The emergence of generative artificial intelligence (AI) has taken the world by storm. In the wake of this demand, the supply chain has exploded with significant activity across each layer trying to build access to commercial opportunities in the enterprise segment. However, due to the market generally being a freemium-based model, ABI Research, a global technology intelligence firm, suggests a change is needed to improve investor confidence.
As a result of the popularity of AI, the market is expected to grow at a CAGR of 162 per cent and be worth $60billion by 2030 for supply chain stakeholders, according to ABI Research.
According to Reece Hayden, senior analyst at ABI Research, the platform costs at least $500,000 per day to operate and as its popularity continues to increase, so will the cost. However, it is currently funded through venture capital investment or internal subsidies and this is not a sustainable growth plan, given customer acquisition cost.
“Running large language models like Claude, LLaMa, Titan, or GPT-3.5 has a sizeable cost burden that will be challenging to reduce,” explains Hayden. “These models are also mostly unfit for purpose in the enterprise market.”
Tackling high consumer acquisition costs
There is a solution to this problem according to ABI Research: monetisation. However, it is vital that if organisations wish to break the freemium revenue models they are currently stuck in, they must carefully align their capabilities with an advertising model which is fit for purpose.
Search engines use such models and they have proven successful in adjacent areas like cloud marketplaces. Notably, the most successful revenue generation strategies over the foreseeable future will look to support enterprise adoption directly. Most enterprises lack machine learning (ML) skills/tools, operational expertise, and strategic legal/governance frameworks to support generative AI development and implementation effectively.
For this reason, Hayden recommends: “Supply chain stakeholders should look to provide consultancy services or build low/no-code platforms that support development, deployment, fine-tuning, optimisation, operational change management, and day two operations.”
Implementing advertising models
This is already establishing itself as a proven model. For example, OpenAI has enabled the integration of Bain, McKinsey, and BCG with incumbents. Additionally, the enterprise service part of the supply chain is only set to grow as it is estimated it will be worth more than $15billion by 2030, so it gives organisations a perfect niche in the market to target.
Stakeholders can look to implement advertising models like those used by search engines, revenue share models which have proven successful in adjacent areas like cloud marketplaces or even look to productize open-sourced LLMs with closed-source enterprise functions. But it is vital that stakeholders carefully align their capabilities with the right revenue model.
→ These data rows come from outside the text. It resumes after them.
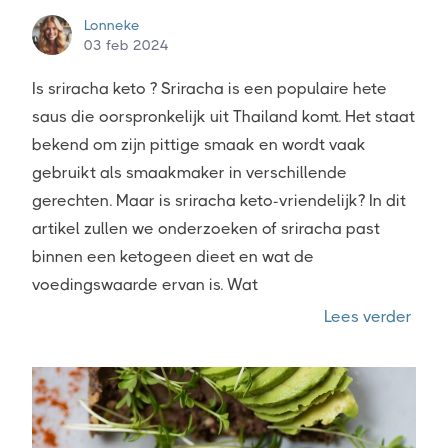
Lonneke
03 feb 2024
Is sriracha keto ? Sriracha is een populaire hete
saus die oorspronkelijk uit Thailand komt. Het staat
bekend om zijn pittige smaak en wordt vaak
gebruikt als smaakmaker in verschillende
gerechten. Maar is sriracha keto-vriendelijk? In dit
artikel zullen we onderzoeken of sriracha past
binnen een ketogeen dieet en wat de
voedingswaarde ervan is. Wat
“Is s
Lees verder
The most successful revenue generation strategies over the foreseeable future will look to support enterprise adoption directly. Most enterprises lack Machine Learning (ML) skills/tools, operational expertise, and strategic legal/governance frameworks to support generative AI development and implementation effectively.
What is increasing interest in data service providers?
Other factors are at play in this market, most notably the increasing focus on data privacy. This will trigger increasing interest in data service providers. Enforcement of copyright regulation for training data and enterprise demand for fine-tuning will create sustained interest in companies able to curate enterprise datasets or generate synthetic databases.
“Recent fundraising rounds indicate more significant interest in ML data companies. For example, Mostly AI, a synthetic data generator, has just raised $25million, while Snorkel AI recently raised $85million at a valuation of $1billion”, Hayden says.
“The supply chain has plenty of opportunities to offset their cost burden with revenue models, and some are already looking to do so,” concludes Hayden. “Beyond simply identifying new revenue models, stakeholders should look to build strong partnerships across the supply chain, build products/services that target B2B deployment and scale, and develop a leading position in responsible AI development.”